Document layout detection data

####################

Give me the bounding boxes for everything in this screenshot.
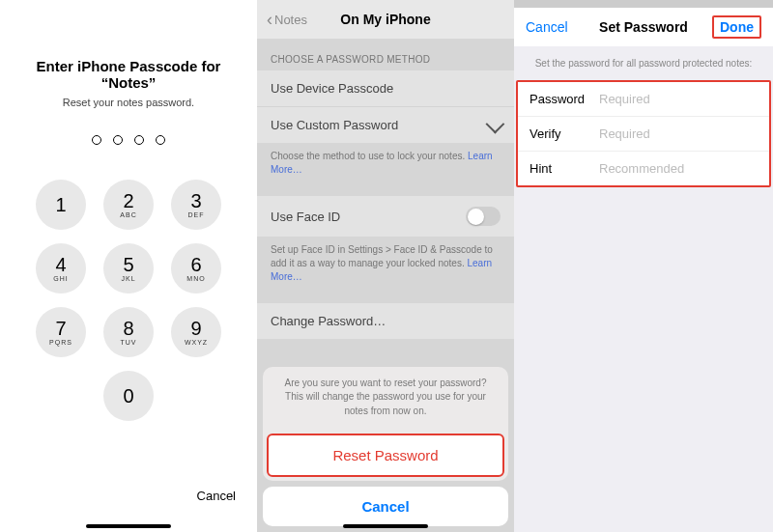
settings-body: CHOOSE A PASSWORD METHOD Use Device Pass…: [257, 39, 514, 339]
form-row-hint[interactable]: HintRecommended: [518, 152, 769, 185]
toggle-switch[interactable]: [466, 207, 501, 226]
reset-password-button[interactable]: Reset Password: [267, 434, 504, 477]
field-label: Password: [530, 92, 599, 106]
passcode-dot: [156, 135, 165, 145]
change-password-cell[interactable]: Change Password…: [257, 303, 514, 339]
keypad-key-7[interactable]: 7PQRS: [36, 307, 86, 357]
key-number: 0: [123, 386, 133, 406]
key-letters: JKL: [121, 275, 135, 282]
key-number: 8: [123, 319, 133, 338]
password-method-group: Use Device Passcode Use Custom Password: [257, 70, 514, 143]
key-number: 3: [190, 191, 201, 210]
cancel-button[interactable]: Cancel: [197, 489, 236, 503]
passcode-subtitle: Reset your notes password.: [0, 97, 257, 108]
faceid-footer: Set up Face ID in Settings > Face ID & P…: [257, 237, 514, 295]
key-number: 4: [55, 255, 66, 274]
nav-bar: Cancel Set Password Done: [514, 8, 773, 46]
keypad: 12ABC3DEF4GHI5JKL6MNO7PQRS8TUV9WXYZ0: [0, 180, 257, 421]
field-placeholder[interactable]: Required: [599, 92, 758, 106]
form-row-verify[interactable]: VerifyRequired: [518, 117, 769, 152]
home-indicator[interactable]: [343, 524, 428, 528]
use-device-passcode-cell[interactable]: Use Device Passcode: [257, 70, 514, 107]
action-sheet-message: Are you sure you want to reset your pass…: [263, 367, 508, 431]
key-letters: WXYZ: [185, 339, 208, 346]
use-face-id-cell[interactable]: Use Face ID: [257, 196, 514, 237]
back-button[interactable]: ‹ Notes: [267, 11, 307, 28]
key-number: 5: [123, 255, 133, 274]
key-letters: TUV: [121, 339, 137, 346]
key-number: 2: [123, 191, 133, 210]
checkmark-icon: [486, 114, 505, 133]
chevron-left-icon: ‹: [267, 11, 272, 28]
key-letters: PQRS: [49, 339, 72, 346]
keypad-key-8[interactable]: 8TUV: [103, 307, 154, 357]
key-number: 7: [55, 319, 66, 338]
cell-label: Use Face ID: [271, 210, 340, 224]
field-label: Verify: [530, 126, 599, 141]
sheet-grabber-area: [514, 0, 773, 8]
field-placeholder[interactable]: Recommended: [599, 161, 758, 176]
back-label: Notes: [274, 13, 307, 27]
keypad-key-9[interactable]: 9WXYZ: [171, 307, 221, 357]
passcode-title: Enter iPhone Passcode for “Notes”: [0, 58, 257, 91]
keypad-key-5[interactable]: 5JKL: [103, 243, 154, 294]
cell-label: Change Password…: [271, 314, 386, 328]
nav-bar: ‹ Notes On My iPhone: [257, 0, 514, 39]
key-letters: MNO: [186, 275, 205, 282]
passcode-dot: [113, 135, 123, 145]
keypad-key-6[interactable]: 6MNO: [171, 243, 221, 294]
section-header: CHOOSE A PASSWORD METHOD: [257, 39, 514, 70]
passcode-screen: Enter iPhone Passcode for “Notes” Reset …: [0, 0, 257, 532]
action-sheet-box: Are you sure you want to reset your pass…: [263, 367, 508, 482]
field-placeholder[interactable]: Required: [599, 126, 758, 141]
cancel-button[interactable]: Cancel: [526, 19, 568, 35]
form-row-password[interactable]: PasswordRequired: [518, 82, 769, 117]
key-number: 9: [190, 319, 201, 338]
password-form: PasswordRequiredVerifyRequiredHintRecomm…: [516, 80, 771, 187]
passcode-dots: [0, 135, 257, 145]
faceid-group: Use Face ID: [257, 196, 514, 237]
key-number: 6: [190, 255, 201, 274]
settings-screen: ‹ Notes On My iPhone CHOOSE A PASSWORD M…: [257, 0, 514, 532]
key-number: 1: [55, 195, 66, 214]
set-password-screen: Cancel Set Password Done Set the passwor…: [514, 0, 773, 532]
use-custom-password-cell[interactable]: Use Custom Password: [257, 107, 514, 143]
method-footer: Choose the method to use to lock your no…: [257, 143, 514, 188]
done-button[interactable]: Done: [712, 15, 761, 39]
action-sheet: Are you sure you want to reset your pass…: [257, 361, 514, 533]
passcode-dot: [134, 135, 144, 145]
passcode-dot: [92, 135, 101, 145]
field-label: Hint: [530, 161, 599, 176]
key-letters: DEF: [188, 211, 205, 218]
cell-label: Use Device Passcode: [271, 81, 393, 96]
keypad-key-0[interactable]: 0: [103, 371, 154, 421]
keypad-key-3[interactable]: 3DEF: [171, 180, 221, 230]
key-letters: GHI: [53, 275, 68, 282]
keypad-key-4[interactable]: 4GHI: [36, 243, 86, 294]
cancel-button[interactable]: Cancel: [263, 487, 508, 526]
home-indicator[interactable]: [86, 524, 171, 528]
change-password-group: Change Password…: [257, 303, 514, 339]
key-letters: ABC: [120, 211, 136, 218]
keypad-key-1[interactable]: 1: [36, 180, 86, 230]
set-password-subtitle: Set the password for all password protec…: [514, 46, 773, 80]
cell-label: Use Custom Password: [271, 118, 398, 132]
keypad-key-2[interactable]: 2ABC: [103, 180, 154, 230]
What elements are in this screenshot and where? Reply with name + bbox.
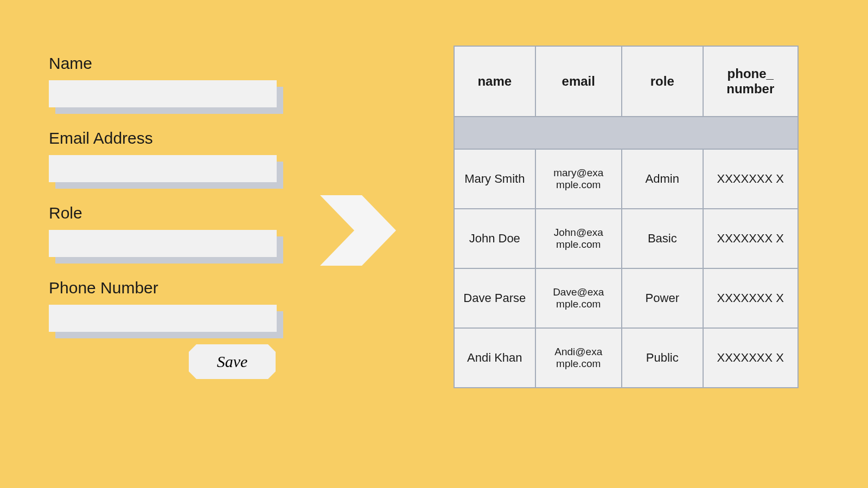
cell-name: Mary Smith — [454, 149, 535, 209]
cell-role: Power — [622, 268, 703, 328]
cell-name: John Doe — [454, 209, 535, 268]
table-row: John Doe John@exa mple.com Basic XXXXXXX… — [454, 209, 798, 268]
cell-phone: XXXXXXX X — [703, 209, 798, 268]
cell-role: Admin — [622, 149, 703, 209]
field-email: Email Address — [49, 129, 288, 182]
phone-input[interactable] — [49, 305, 277, 332]
table-row: Andi Khan Andi@exa mple.com Public XXXXX… — [454, 328, 798, 388]
col-header-role: role — [622, 46, 703, 117]
field-name: Name — [49, 54, 288, 107]
cell-email: mary@exa mple.com — [535, 149, 622, 209]
cell-phone: XXXXXXX X — [703, 268, 798, 328]
cell-phone: XXXXXXX X — [703, 328, 798, 388]
table-title-cell — [454, 117, 798, 149]
label-email: Email Address — [49, 129, 288, 147]
email-input[interactable] — [49, 155, 277, 182]
cell-name: Andi Khan — [454, 328, 535, 388]
label-phone: Phone Number — [49, 279, 288, 297]
user-form: Name Email Address Role Phone Number — [49, 54, 288, 354]
cell-email: Andi@exa mple.com — [535, 328, 622, 388]
table-header-row: name email role phone_ number — [454, 46, 798, 117]
label-name: Name — [49, 54, 288, 73]
field-role: Role — [49, 204, 288, 257]
save-button[interactable]: Save — [189, 344, 276, 379]
col-header-name: name — [454, 46, 535, 117]
arrow-right-icon — [320, 195, 396, 266]
cell-name: Dave Parse — [454, 268, 535, 328]
table-row: Dave Parse Dave@exa mple.com Power XXXXX… — [454, 268, 798, 328]
cell-email: Dave@exa mple.com — [535, 268, 622, 328]
field-phone: Phone Number — [49, 279, 288, 332]
label-role: Role — [49, 204, 288, 222]
cell-email: John@exa mple.com — [535, 209, 622, 268]
cell-role: Public — [622, 328, 703, 388]
users-table: name email role phone_ number Mary Smith… — [454, 46, 799, 388]
role-input[interactable] — [49, 230, 277, 257]
name-input[interactable] — [49, 80, 277, 107]
table-title-row — [454, 117, 798, 149]
cell-phone: XXXXXXX X — [703, 149, 798, 209]
cell-role: Basic — [622, 209, 703, 268]
col-header-email: email — [535, 46, 622, 117]
col-header-phone: phone_ number — [703, 46, 798, 117]
table-row: Mary Smith mary@exa mple.com Admin XXXXX… — [454, 149, 798, 209]
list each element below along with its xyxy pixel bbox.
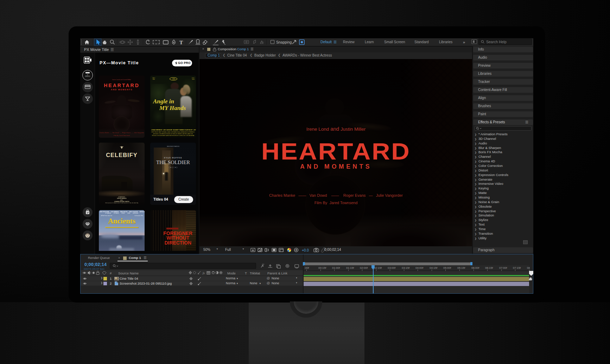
svg-text:+0.0: +0.0 xyxy=(302,248,309,252)
svg-text:T: T xyxy=(179,40,183,45)
svg-text:fx: fx xyxy=(203,272,205,275)
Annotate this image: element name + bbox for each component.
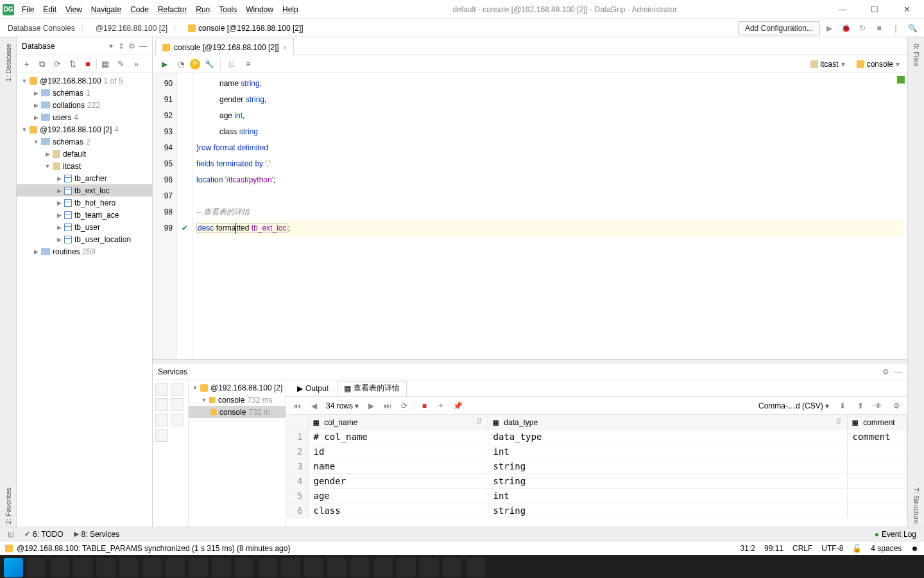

####################

- **Task to complete**: Return only the number of lines in the entries above that contain the word "input".

- **Reply**: 4